- Born: 1896 La Crosse, Wisconsin, United States
- Died: 1977 (aged 80–81)
- Education: University of Minnesota
- Scientific career
- Fields: physician, researcher, and administrator

= Ruth Boynton =

American physician (1896–1977)

Boynton in 1936

Ruth Boynton (1896–1977) was an American physician, researcher, and administrator who spent almost her entire career at the University of Minnesota. She worked in public health and student health services. At that time, there were few women in any of these fields. She was director of the University Student Health Service from 1936 to 1961and it was renamed the Boynton Health Service in her honor in 1975. She served as the acting dean of the School of Public Health from 1944 to 1946.

==Early life and education==
Ruth Evelyn Boynton was born in La Crosse, Wisconsin on January 3, 1896. She was the daughter of Ervin and Nellie Alice (Parker) Boynton. She decided to become a doctor while she was in high school. Her family physician, Dr. Mary P. Houck, was said by an early colleague and friend of Ruth Boynton, William Shepard, to have set an example that influenced Boynton's decision. Dr. Mary P. Houck cared for Boynton's two brothers during their final illnesses, when they were 12 and 20 years old and Nelly Boynton who also died during Ruth's youth. She started college at La Crosse State Normal School and transferred to the University of Wisconsin–Madison. She graduated with a major in medical sciences and coursework in Latin and French.

==Career==
Boynton graduated from the University of Minnesota Medical School in 1921. In the same year, she was hired as one of the first full-time employees at the Student Health Service. Previously, the Health Service was primarily staffed by a single employee, director Dr. Harold S. Diehl, who took her on as an assistant for three years. In her first year she treated patients during serious outbreaks of scarlet fever and influenza. She saw patients with a wide variety of diseases, including tuberculosis. Over the years, tuberculosis became a major focus of her research and publications. Boynton was Director of the Minnesota Department of Health Division of Child Hygiene from 1923 to 1927. She also spent one year at the University of Chicago, from 1927 to 1928, as the Chief Medical Advisor for Women and assistant professor of medicine. In 1929, she returned to the University of Minnesota for the rest of her career. When Diehl was made dean of medical science, he recommended Boynton for the job of Director. In his letter, he commented that he wasn't sure if a woman could do the job, but if there was one who could, it was Ruth Boynton. Because no woman had been in charge of a university health service before her, there was some hesitation to appoint Boynton, so she had to serve only as the acting director for a year.

Boynton was Director of the Student Health Service from 1936 until her retirement in 1961. During this time, she expanded it into one of the best and most complete student health services in the country. She started several new programs during her time as Director. They include a special food service for students with diseases such as diabetes, hiring health educators to promote disease prevention, and managing the use of radioactive materials on campus. She also boosted the amount of psychological and psychiatric counseling services. As Director, she served as an administrator, physician, researcher, and teacher. She also ran the U of M School of Public Health during World War II when its Director left to serve in the Army.

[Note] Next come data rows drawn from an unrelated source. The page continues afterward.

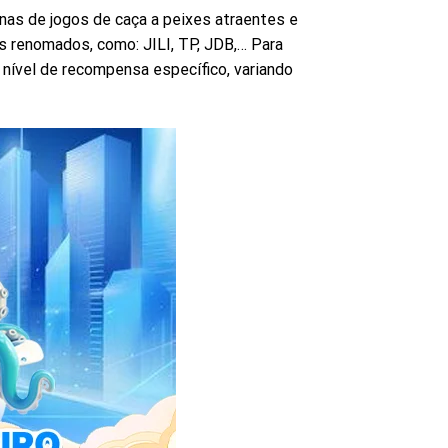
nas de jogos de caça a peixes atraentes e
 renomados, como: JILI, TP, JDB,… Para
 nível de recompensa específico, variando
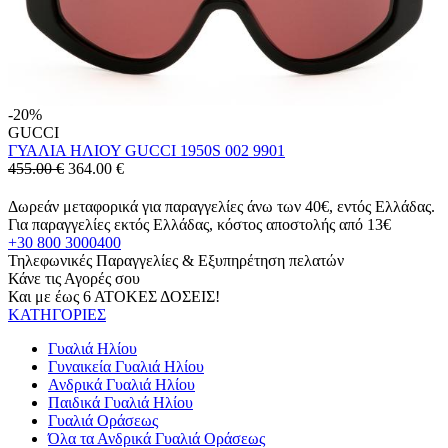
-20%
GUCCI
ΓΥΑΛΙΑ ΗΛΙΟΥ GUCCI 1950S 002 9901
455.00 €
364.00
€
Δωρεάν μεταφορικά για παραγγελίες άνω των 40€, εντός Ελλάδας.
Για παραγγελίες εκτός Ελλάδας, κόστος αποστολής από 13€
+30 800 3000400
Τηλεφωνικές Παραγγελίες & Εξυπηρέτηση πελατών
Κάνε τις Αγορές σου
Και με έως 6 ΑΤΟΚΕΣ ΔΟΣΕΙΣ!
ΚΑΤΗΓΟΡΙΕΣ
Γυαλιά Ηλίου
Γυναικεία Γυαλιά Ηλίου
Ανδρικά Γυαλιά Ηλίου
Παιδικά Γυαλιά Ηλίου
Γυαλιά Οράσεως
Όλα τα Ανδρικά Γυαλιά Οράσεως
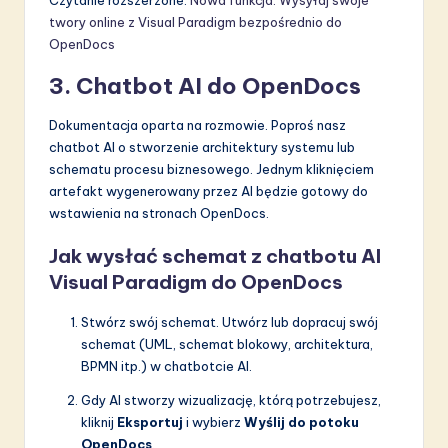
twory online z Visual Paradigm bezpośrednio do
OpenDocs
3. Chatbot AI do OpenDocs
Dokumentacja oparta na rozmowie. Poproś nasz
chatbot AI o stworzenie architektury systemu lub
schematu procesu biznesowego. Jednym kliknięciem
artefakt wygenerowany przez AI będzie gotowy do
wstawienia na stronach OpenDocs.
Jak wysłać schemat z chatbotu AI
Visual Paradigm do OpenDocs
Stwórz swój schemat. Utwórz lub dopracuj swój
schemat (UML, schemat blokowy, architektura,
BPMN itp.) w chatbotcie AI.
Gdy AI stworzy wizualizację, którą potrzebujesz,
kliknij
Eksportuj
i wybierz
Wyślij do potoku
OpenDocs
.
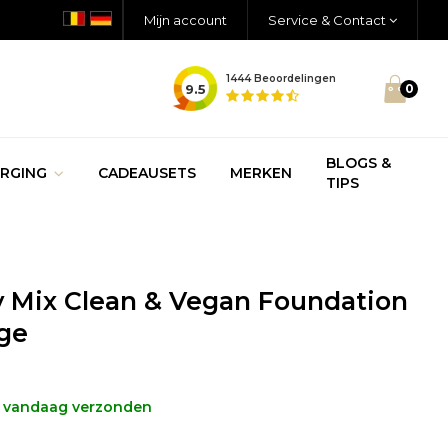
Mijn account
Service & Contact
1444
Beoordelingen
9.5
0
BLOGS &
RGING
CADEAUSETS
MERKEN
TIPS
y Mix Clean & Vegan Foundation
ige
, vandaag verzonden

During her career, Boynton was active in groups such as the American College Health Association. The association now awards an annual Ruth E. Boynton Award for service to the Association. She served for twenty-two years on the Minnesota State Board of Health, and was twice elected its president, in 1945 and 1951.

==Later life==
Boynton retired from the university in 1961. She moved to Florida where she volunteered her time as the secretary-treasurer of the American College Health Association for several years. In 1975, the University of Minnesota honored her career and contributions by renaming the Student Health Service to Boynton Health Service, the name it still bears. She died on December 21, 1977, in Miami after a brief illness. Boynton gave $20,000 to establish the Prudence Cutright Scholarship for an outstanding woman graduate student in education to the University of Minnesota in her bequest. To Boynton Health Service she gave $15,000 to establish a learning resources center for the staff.